‘The dichotomy between beauty and necessity has always been a false tension. Yet as a distraction, it has been extremely effective at crippling our power to bring full-bodied, earth-rending change. And those of us who are most intent on justice, those of us who are activists, and those of us who stand in the barrage of steady societal critique perhaps need to drink in more art than anyone else. In our line of work, the task of stoking our vision and constantly imagining possibilities is absolutely essential.
We can be so harsh and ascetic as we fling ourselves against the needs of the world. Art is accused of being bourgeois because much of the creation of art takes time and solitude and staring out the window. And how can we give ourselves permission to do that when people are starving and there is work to be done?
I think of Judas bemoaning the fragrant ointment that could have been sold to feed hundreds of hungry people but instead is poured in that single lavish, revolutionary gesture onto the head of Jesus. He views the profligate gesture as sin, and feeding the poor as the only good.

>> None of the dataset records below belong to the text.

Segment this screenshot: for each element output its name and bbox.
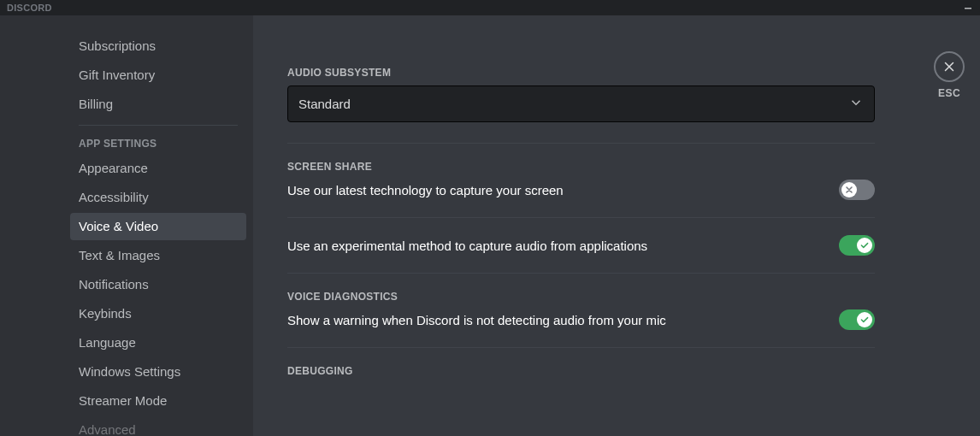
audio-subsystem-section: AUDIO SUBSYSTEM Standard <box>287 67 875 122</box>
sidebar-item-voice-video[interactable]: Voice & Video <box>70 213 246 240</box>
sidebar-section-header: APP SETTINGS <box>70 133 246 155</box>
toggle-handle <box>841 182 857 197</box>
sidebar-item-streamer-mode[interactable]: Streamer Mode <box>70 387 246 415</box>
screen-capture-tech-row: Use our latest technology to capture you… <box>287 180 875 217</box>
mic-warning-label: Show a warning when Discord is not detec… <box>287 313 666 327</box>
debugging-section: DEBUGGING <box>287 365 875 377</box>
sidebar-item-billing[interactable]: Billing <box>70 91 246 118</box>
sidebar-item-language[interactable]: Language <box>70 329 246 356</box>
titlebar: DISCORD <box>0 0 980 15</box>
mic-warning-toggle[interactable] <box>839 309 875 330</box>
toggle-handle <box>857 312 872 327</box>
screen-capture-tech-toggle[interactable] <box>839 180 875 200</box>
screen-share-section: SCREEN SHARE Use our latest technology t… <box>287 161 875 274</box>
divider <box>287 217 875 218</box>
close-button[interactable] <box>934 51 965 82</box>
window-controls <box>963 3 973 13</box>
sidebar-item-advanced[interactable]: Advanced <box>70 416 246 436</box>
settings-content: AUDIO SUBSYSTEM Standard SCREEN SHARE Us… <box>253 15 980 436</box>
mic-warning-row: Show a warning when Discord is not detec… <box>287 309 875 347</box>
sidebar-item-text-images[interactable]: Text & Images <box>70 242 246 269</box>
minimize-icon[interactable] <box>963 3 973 13</box>
sidebar-item-subscriptions[interactable]: Subscriptions <box>70 32 246 60</box>
sidebar-divider <box>79 125 238 126</box>
sidebar-item-windows-settings[interactable]: Windows Settings <box>70 358 246 386</box>
experimental-audio-capture-row: Use an experimental method to capture au… <box>287 235 875 273</box>
voice-diagnostics-header: VOICE DIAGNOSTICS <box>287 291 875 303</box>
debugging-header: DEBUGGING <box>287 365 875 377</box>
sidebar-item-accessibility[interactable]: Accessibility <box>70 184 246 211</box>
screen-share-header: SCREEN SHARE <box>287 161 875 173</box>
sidebar-item-gift-inventory[interactable]: Gift Inventory <box>70 62 246 89</box>
settings-sidebar: Subscriptions Gift Inventory Billing APP… <box>0 15 253 436</box>
audio-subsystem-header: AUDIO SUBSYSTEM <box>287 67 875 79</box>
close-icon <box>942 59 957 74</box>
select-value: Standard <box>298 97 351 111</box>
voice-diagnostics-section: VOICE DIAGNOSTICS Show a warning when Di… <box>287 291 875 348</box>
svg-rect-0 <box>965 8 971 9</box>
audio-subsystem-select[interactable]: Standard <box>287 85 875 122</box>
close-area: ESC <box>934 51 965 99</box>
experimental-audio-capture-toggle[interactable] <box>839 235 875 256</box>
chevron-down-icon <box>848 95 864 113</box>
sidebar-item-notifications[interactable]: Notifications <box>70 271 246 298</box>
divider <box>287 347 875 348</box>
sidebar-item-keybinds[interactable]: Keybinds <box>70 300 246 327</box>
app-title: DISCORD <box>7 3 52 13</box>
divider <box>287 143 875 144</box>
close-label: ESC <box>938 87 960 99</box>
divider <box>287 273 875 274</box>
toggle-handle <box>857 238 872 253</box>
sidebar-item-appearance[interactable]: Appearance <box>70 155 246 182</box>
experimental-audio-capture-label: Use an experimental method to capture au… <box>287 239 647 253</box>
screen-capture-tech-label: Use our latest technology to capture you… <box>287 183 564 197</box>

I know that voice. it comes from my own lips. But if we always see only those who are starving, we will continually wander the desert of the frantically working and overwhelmed. What we need - desperately - is to not be overwhelmed. And the single thing that keeps us from being overwhelmed is imagination…’
- taken from ‘How one justice-seeker was redeemed by beauty’, Dee Dee Risher, in Geez Magazine Spring ‘08 edition.